CHOOSING WISELY
This New York Times piece does a better job than most in covering what just happened with Fannie and Freddie over the weekend, and the complicated history that lead to this unfortunate stage. It starts appropriately enough with the fundamental problem when these two entities were created (image source):
"No man can serve two masters: for either he will hate the one, and love the other; or else he will hold to the one, and despise the other.
— Matthew 6:24
Fannie Mae and Freddie Mac were intended to serve at least two masters — the investors who put up capital and a government that wanted to help the housing industry and extend home ownership. In the end, they failed to serve either one very well.

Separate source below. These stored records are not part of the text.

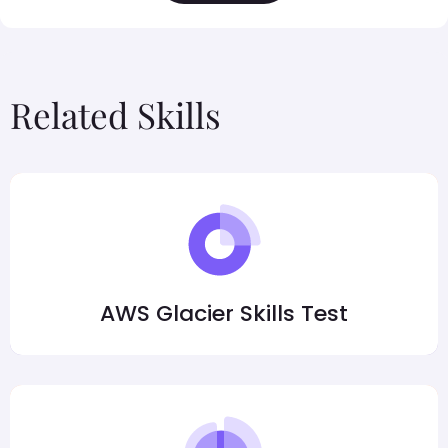
Related Skills
AWS Glacier Skills Test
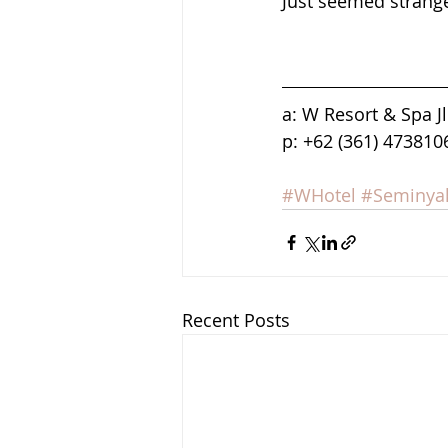
Just seemed strang
a: W Resort & Spa J
p: +62 (361) 473810
#WHotel
#Seminya
Recent Posts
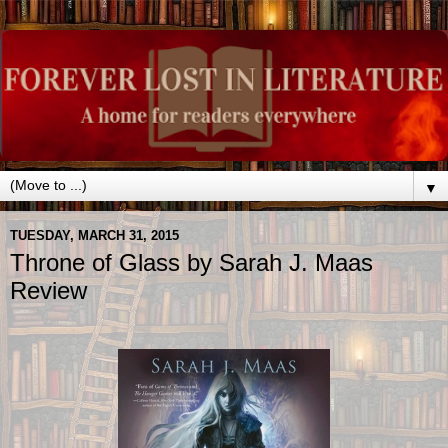
▼
TUESDAY, MARCH 31, 2015
Throne of Glass by Sarah J. Maas
Review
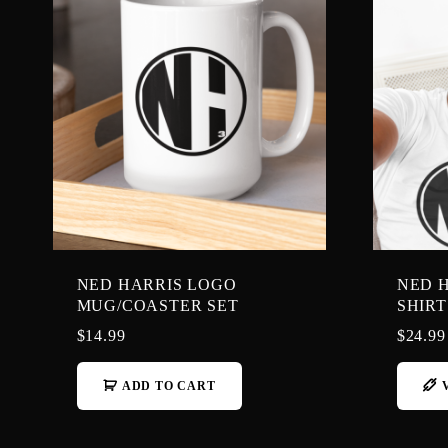
NED HARRIS LOGO
NED H
MUG/COASTER SET
SHIRT
$
14.99
$
24.99
ADD TO CART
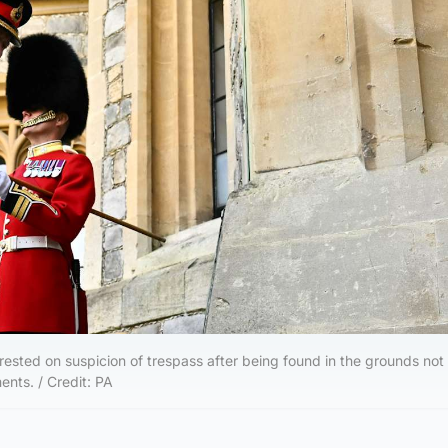
ested on suspicion of trespass after being found in the grounds not 
ents. / Credit: PA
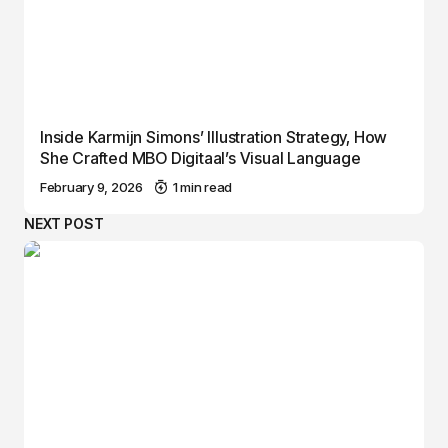
Inside Karmijn Simons’ Illustration Strategy, How
She Crafted MBO Digitaal’s Visual Language
February 9, 2026
1 min read
NEXT POST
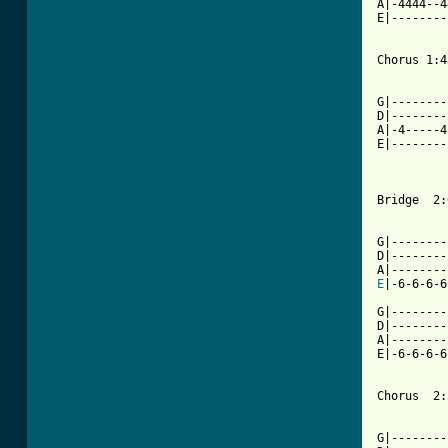
A|-4444--4
E|--------
Chorus 1:43
          
G|--------
D|--------
A|-4-----4
E|--------
Bridge  2:
G|--------
D|--------
E
|-6-6-6-6
G|--------
D|--------
A|--------
E|-6-6-6-6
Chorus  2:
          
G|--------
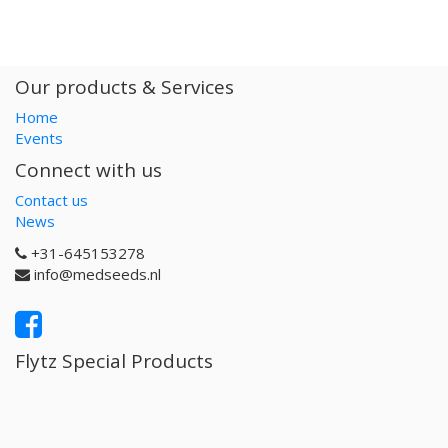
Our products & Services
Home
Events
Connect with us
Contact us
News
+31-645153278
info@medseeds.nl
Flytz Special Products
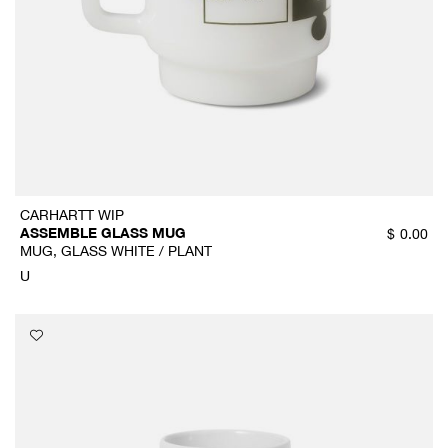
CARHARTT WIP
ASSEMBLE GLASS MUG
$
0.00
MUG, GLASS WHITE / PLANT
U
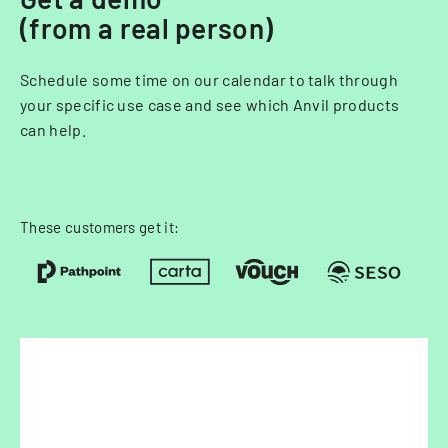
(from a real person)
Schedule some time on our calendar to talk through
your specific use case and see which Anvil products
can help.
These customers get it:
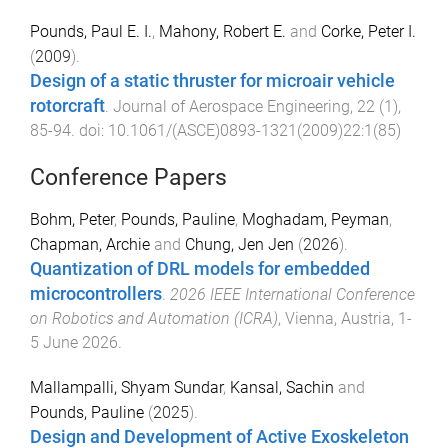
Pounds, Paul E. I.
,
Mahony, Robert E.
and
Corke, Peter I.
(
2009
).
Design of a static thruster for microair vehicle
rotorcraft
.
Journal of Aerospace Engineering
,
22
(
1
),
85
-
94
. doi:
10.1061/(ASCE)0893-1321(2009)22:1(85)
Conference Papers
Bohm, Peter
,
Pounds, Pauline
,
Moghadam, Peyman
,
Chapman, Archie
and
Chung, Jen Jen
(
2026
).
Quantization of DRL models for embedded
microcontrollers
.
2026 IEEE International Conference
on Robotics and Automation (ICRA)
,
Vienna, Austria
,
1-
5 June 2026
.
Mallampalli, Shyam Sundar
,
Kansal, Sachin
and
Pounds, Pauline
(
2025
).
Design and Development of Active Exoskeleton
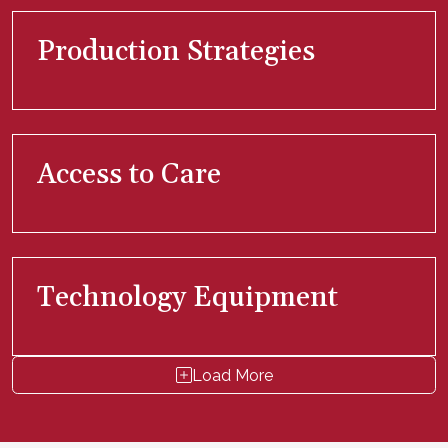
Production Strategies
Access to Care
Technology Equipment
Load More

The government tried to navigate a narrow line, aimed at allowing Fannie and Freddie, as government-sponsored enterprises, to borrow at low interest rates through implicit government backing, while publicly criticizing what the Treasury Department earlier this year called “the financial markets’ misperception that G.S.E.’s are backed by the federal government.”
Now, with its rescue plan, the government hopes that perception will return to financial markets that have grown dubious.
Remarkably, the country that prides itself on being the beacon of free enterprise finds itself with a financial system that needs government money to finance the most important asset most Americans will ever own.
There have been bailouts before, but none that seemed more crucial than that of Fannie and Freddie. The housing boom and bust have left them virtually the only sources of large amounts of money for home loans in the country."
The whole piece is worth reading, especially if you're a little fuzzy about how we got to this point.
The events of this weekend, ironically, do not solve the fundamental problem of two masters in the near-term:
"In the near term, Fannie and Freddie will be encouraged to grow, to help the housing market and economy recover. But beginning in 2010, after a new president has taken office, Fannie and Freddie will have to become smaller each year.
By then, perhaps Congress will have confronted the contradictions inherent in the business model of the enterprises.
“The new Congress and the next administration must decide what role government in general, and these entities in particular, should play in the housing market,” Mr. Paulson said. “Government support needs to be either explicit or nonexistent, and structured to resolve the conflict between public and private purposes.”
The right thing to do with these institutions will have to wait a better time to do it in.